What makes you think that? Climate change is in many ways a technical problem, how do you think we are going to solve it if not by adapting our technology?
Did mere technology or lobbying/sales decide what kinds of power plants will be all over many countries? Did technology itself create the disposable culture that adds to waste or did user demand? Is there a technological solution in sight for the methane emissions from cattle whose beef is in high demand? On other side, would we be storing endless amounts of data in these data centers appearing everywhere if technology didn’t make storage and computing so cheap? And is there a technological solution to avoiding them throwing that stuff away on a regular basis when customers want new stuff or manager want metrics to change? Is there a technological solution to getting people who neither care nor are legally required to care to stop doing damaging behaviors?

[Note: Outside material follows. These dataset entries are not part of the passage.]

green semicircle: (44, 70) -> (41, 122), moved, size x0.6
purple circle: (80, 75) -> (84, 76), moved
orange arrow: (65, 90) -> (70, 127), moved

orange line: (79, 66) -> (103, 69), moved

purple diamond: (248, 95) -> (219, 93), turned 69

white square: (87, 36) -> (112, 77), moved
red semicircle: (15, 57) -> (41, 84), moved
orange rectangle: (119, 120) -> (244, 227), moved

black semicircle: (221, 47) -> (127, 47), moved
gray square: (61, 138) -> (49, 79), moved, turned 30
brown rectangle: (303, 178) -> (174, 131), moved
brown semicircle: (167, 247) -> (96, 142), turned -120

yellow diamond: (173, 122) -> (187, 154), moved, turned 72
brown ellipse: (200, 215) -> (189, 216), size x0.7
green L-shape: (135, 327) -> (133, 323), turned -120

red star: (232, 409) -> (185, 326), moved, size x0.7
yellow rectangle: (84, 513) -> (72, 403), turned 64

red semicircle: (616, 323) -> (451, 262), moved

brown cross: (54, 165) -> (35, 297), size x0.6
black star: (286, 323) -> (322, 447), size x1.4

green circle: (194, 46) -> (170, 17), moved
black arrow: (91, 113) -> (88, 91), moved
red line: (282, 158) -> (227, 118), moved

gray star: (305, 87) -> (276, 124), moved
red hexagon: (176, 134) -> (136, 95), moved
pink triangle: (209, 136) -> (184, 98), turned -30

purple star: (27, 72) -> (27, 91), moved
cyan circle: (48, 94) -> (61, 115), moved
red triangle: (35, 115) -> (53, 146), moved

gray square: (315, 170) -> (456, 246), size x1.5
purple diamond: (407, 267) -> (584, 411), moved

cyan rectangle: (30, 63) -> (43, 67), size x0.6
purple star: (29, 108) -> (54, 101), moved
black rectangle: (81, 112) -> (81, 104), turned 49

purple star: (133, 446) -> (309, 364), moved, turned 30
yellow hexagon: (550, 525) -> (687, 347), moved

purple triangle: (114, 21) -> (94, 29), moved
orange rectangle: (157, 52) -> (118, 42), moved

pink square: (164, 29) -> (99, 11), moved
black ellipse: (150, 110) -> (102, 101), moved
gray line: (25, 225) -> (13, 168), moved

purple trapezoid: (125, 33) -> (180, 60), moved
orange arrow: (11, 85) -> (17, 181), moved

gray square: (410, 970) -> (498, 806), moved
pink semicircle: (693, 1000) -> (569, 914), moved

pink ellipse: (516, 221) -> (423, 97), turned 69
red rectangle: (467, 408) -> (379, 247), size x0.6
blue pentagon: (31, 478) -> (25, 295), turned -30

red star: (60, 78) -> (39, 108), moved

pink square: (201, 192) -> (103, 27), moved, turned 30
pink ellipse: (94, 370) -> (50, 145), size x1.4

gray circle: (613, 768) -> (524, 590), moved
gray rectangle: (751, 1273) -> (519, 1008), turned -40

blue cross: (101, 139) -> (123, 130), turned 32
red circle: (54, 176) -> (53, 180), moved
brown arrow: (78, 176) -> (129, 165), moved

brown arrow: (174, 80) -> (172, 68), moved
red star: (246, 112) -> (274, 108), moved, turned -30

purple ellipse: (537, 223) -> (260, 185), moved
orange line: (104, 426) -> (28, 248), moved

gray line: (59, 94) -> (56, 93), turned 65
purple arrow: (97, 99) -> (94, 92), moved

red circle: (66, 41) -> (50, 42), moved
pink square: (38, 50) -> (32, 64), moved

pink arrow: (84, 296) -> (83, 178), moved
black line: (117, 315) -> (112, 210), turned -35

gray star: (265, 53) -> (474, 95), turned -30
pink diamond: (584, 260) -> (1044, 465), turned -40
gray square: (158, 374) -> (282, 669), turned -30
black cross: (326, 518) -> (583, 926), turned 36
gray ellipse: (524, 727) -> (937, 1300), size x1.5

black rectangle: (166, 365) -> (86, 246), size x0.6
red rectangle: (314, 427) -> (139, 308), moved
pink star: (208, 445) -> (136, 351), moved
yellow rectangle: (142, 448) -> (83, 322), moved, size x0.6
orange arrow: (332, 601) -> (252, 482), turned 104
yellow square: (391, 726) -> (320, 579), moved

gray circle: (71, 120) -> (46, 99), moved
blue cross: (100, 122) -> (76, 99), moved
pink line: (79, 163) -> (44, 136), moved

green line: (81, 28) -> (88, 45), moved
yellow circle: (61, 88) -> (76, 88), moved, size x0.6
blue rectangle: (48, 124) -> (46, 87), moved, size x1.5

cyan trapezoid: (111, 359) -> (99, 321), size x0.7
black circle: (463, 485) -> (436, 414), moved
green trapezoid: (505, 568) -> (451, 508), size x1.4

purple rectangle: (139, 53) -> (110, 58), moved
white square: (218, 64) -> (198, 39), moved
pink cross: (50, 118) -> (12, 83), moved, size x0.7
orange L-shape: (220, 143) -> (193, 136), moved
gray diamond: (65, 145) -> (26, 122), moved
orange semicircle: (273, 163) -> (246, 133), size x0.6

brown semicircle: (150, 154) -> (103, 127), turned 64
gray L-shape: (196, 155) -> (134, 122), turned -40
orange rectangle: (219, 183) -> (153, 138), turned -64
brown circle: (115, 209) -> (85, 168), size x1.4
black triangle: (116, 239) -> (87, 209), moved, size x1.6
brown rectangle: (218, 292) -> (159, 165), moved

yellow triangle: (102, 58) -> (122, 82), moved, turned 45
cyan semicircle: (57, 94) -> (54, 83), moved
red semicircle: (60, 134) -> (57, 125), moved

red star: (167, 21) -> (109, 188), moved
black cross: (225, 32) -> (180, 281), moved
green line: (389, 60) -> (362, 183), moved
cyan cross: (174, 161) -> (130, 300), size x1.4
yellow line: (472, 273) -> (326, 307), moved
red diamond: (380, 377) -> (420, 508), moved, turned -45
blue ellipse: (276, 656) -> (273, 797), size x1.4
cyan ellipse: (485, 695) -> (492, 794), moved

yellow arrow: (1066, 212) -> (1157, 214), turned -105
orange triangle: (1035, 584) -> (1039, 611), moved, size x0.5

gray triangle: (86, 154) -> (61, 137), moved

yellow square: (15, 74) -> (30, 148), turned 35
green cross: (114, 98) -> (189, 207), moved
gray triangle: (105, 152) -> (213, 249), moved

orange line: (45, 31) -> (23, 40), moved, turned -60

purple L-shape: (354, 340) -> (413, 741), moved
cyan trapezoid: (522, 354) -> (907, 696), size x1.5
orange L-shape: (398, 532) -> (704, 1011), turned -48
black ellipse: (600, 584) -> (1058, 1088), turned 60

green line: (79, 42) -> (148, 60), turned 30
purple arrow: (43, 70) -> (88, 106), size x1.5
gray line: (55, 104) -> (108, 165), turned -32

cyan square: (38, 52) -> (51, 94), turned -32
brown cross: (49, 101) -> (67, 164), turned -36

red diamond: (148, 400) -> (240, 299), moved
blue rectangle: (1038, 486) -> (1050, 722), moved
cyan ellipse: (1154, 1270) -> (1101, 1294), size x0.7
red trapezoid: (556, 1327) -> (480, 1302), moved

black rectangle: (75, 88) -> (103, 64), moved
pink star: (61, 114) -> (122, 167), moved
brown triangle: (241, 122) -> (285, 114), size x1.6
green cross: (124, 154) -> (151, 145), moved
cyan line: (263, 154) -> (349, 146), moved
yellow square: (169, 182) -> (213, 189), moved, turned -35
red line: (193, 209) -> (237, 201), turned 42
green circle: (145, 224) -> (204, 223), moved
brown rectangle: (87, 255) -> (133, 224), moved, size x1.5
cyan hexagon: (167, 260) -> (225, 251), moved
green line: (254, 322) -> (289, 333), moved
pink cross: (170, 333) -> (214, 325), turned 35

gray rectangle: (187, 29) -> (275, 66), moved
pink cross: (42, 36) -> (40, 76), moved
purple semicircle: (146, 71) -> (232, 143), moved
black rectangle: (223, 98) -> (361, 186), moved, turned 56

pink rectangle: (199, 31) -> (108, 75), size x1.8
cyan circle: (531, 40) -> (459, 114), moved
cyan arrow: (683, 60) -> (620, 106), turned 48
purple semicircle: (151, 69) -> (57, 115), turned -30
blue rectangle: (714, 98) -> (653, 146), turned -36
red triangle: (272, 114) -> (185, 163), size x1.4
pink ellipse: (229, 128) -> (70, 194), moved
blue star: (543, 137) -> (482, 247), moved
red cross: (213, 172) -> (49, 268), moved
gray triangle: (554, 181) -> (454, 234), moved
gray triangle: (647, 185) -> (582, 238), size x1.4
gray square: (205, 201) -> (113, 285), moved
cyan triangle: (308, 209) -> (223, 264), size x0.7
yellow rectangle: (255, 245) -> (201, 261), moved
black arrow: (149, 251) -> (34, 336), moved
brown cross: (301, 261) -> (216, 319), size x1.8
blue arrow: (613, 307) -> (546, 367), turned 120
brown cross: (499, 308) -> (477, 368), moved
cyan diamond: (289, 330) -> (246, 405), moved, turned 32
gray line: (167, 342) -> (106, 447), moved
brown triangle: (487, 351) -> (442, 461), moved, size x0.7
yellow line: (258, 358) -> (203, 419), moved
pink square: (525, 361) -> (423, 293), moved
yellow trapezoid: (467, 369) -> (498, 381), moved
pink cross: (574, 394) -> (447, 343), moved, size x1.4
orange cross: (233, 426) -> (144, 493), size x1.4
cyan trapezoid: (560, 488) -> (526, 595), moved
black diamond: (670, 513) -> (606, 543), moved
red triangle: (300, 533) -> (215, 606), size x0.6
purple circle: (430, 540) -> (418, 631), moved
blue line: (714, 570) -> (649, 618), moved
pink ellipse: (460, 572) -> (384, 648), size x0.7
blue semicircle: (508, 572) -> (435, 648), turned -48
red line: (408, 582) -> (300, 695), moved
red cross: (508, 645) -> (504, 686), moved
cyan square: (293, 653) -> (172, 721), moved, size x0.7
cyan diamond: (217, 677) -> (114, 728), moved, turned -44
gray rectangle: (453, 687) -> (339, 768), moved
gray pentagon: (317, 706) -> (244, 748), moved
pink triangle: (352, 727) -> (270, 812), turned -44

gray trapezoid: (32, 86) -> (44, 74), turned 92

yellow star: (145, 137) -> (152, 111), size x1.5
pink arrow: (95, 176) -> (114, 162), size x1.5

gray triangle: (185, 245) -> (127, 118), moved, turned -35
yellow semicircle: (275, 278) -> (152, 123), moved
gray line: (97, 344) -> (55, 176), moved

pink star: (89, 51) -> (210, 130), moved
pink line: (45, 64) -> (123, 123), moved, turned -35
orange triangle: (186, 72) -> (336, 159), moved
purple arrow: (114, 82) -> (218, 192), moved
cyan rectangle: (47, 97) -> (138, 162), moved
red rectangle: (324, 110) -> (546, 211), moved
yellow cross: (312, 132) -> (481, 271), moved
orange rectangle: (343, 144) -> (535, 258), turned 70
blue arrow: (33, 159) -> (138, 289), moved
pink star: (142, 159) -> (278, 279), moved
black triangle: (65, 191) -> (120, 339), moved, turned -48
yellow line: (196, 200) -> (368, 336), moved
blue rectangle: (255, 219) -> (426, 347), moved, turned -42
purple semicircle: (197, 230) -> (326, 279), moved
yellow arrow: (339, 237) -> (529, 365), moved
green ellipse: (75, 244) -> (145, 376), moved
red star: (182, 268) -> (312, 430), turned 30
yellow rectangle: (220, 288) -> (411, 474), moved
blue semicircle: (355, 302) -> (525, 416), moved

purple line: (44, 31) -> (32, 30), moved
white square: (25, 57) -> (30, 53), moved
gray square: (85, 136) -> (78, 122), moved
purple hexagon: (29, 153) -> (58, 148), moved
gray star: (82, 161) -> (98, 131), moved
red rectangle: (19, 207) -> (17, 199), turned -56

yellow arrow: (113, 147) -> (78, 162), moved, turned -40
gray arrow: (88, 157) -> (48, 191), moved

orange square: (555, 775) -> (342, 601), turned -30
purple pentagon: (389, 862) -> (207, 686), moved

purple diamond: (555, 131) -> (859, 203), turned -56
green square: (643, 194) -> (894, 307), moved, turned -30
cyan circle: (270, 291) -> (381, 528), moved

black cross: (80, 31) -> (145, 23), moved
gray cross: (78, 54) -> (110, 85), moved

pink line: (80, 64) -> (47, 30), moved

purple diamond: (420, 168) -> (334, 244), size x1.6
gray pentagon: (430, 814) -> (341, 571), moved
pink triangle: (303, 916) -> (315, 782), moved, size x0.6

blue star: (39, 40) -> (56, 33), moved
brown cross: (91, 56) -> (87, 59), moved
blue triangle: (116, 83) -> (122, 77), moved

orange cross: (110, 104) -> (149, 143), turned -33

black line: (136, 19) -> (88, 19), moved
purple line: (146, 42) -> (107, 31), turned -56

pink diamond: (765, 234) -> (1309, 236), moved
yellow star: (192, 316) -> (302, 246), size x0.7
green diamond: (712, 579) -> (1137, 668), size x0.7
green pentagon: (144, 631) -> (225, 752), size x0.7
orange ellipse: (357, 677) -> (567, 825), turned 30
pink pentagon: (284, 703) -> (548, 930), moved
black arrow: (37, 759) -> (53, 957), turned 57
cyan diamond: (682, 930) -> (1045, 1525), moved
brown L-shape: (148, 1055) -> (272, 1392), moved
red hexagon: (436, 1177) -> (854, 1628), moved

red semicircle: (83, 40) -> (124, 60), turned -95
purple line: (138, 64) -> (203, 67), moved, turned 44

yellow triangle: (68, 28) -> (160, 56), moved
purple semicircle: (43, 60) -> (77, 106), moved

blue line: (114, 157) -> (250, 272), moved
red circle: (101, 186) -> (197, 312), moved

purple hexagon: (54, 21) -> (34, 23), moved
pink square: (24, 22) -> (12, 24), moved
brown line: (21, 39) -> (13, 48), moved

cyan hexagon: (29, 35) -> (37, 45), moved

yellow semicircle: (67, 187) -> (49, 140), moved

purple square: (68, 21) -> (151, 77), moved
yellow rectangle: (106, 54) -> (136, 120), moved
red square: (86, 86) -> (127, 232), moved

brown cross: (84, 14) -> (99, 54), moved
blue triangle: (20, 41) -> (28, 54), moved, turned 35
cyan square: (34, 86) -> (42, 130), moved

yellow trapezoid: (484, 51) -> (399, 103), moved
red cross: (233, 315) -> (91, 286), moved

Sounds more like people-oriented decisions are causing most of the problem. Even if you create a beneficial technology, those people might create new practices or legislation that reduce or counter its benefits. Actually, that’s the default thing they do which they’re doing right now on a massive scale. I think we just got lucky with low-power chips/appliances since longer-lasting batteries and cheaper, utility bills are immediate benefits for most people that just happen to benefit the environment on the side.
It is obviously not merely technology that got us here. But these problems are all about technology on a fundamental level and if we want things to change, we need the tech that makes these changes viable. No point lobbying for an alternative that does not exist.
Always an interplay of technology- and people-oriented decisions. But changing technology is much easier compared to changing people, which has resulted in utter dystopia many times.
Same with well-intentioned legislation. But companies have no intrinsic incentive not to use beneficial technology, only to inflate its impact for marketing purposes (like the faked car emissions). They do have an incentive to game legislation, otherwise there would be no point to that legislation (in general; individual cases might profit from being good examples).